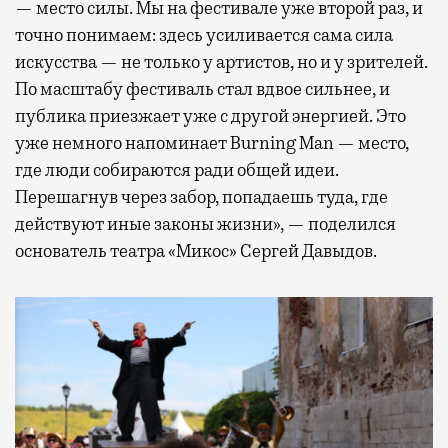
— место силы. Мы на фестивале уже второй раз, и
точно понимаем: здесь усиливается сама сила
искусства — не только у артистов, но и у зрителей.
По масштабу фестиваль стал вдвое сильнее, и
публика приезжает уже с другой энергией. Это
уже немного напоминает Burning Man — место,
где люди собираются ради общей идеи.
Перешагнув через забор, попадаешь туда, где
действуют иные законы жизни», — поделился
основатель театра «Микос» Сергей Давыдов.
┄┄┄┄┄┄┄┄┄┄┄┄┄┄┄┄┄┄┄┄
→ **Task requirements**: With the pictures removed, set down every line of the listing above exactly.

→ **Reply**:
— место силы. Мы на фестивале уже второй раз, и
точно понимаем: здесь усиливается сама сила
искусства — не только у артистов, но и у зрителей.
По масштабу фестиваль стал вдвое сильнее, и
публика приезжает уже с другой энергией. Это
уже немного напоминает Burning Man — место,
где люди собираются ради общей идеи.
Перешагнув через забор, попадаешь туда, где
действуют иные законы жизни», — поделился
основатель театра «Микос» Сергей Давыдов.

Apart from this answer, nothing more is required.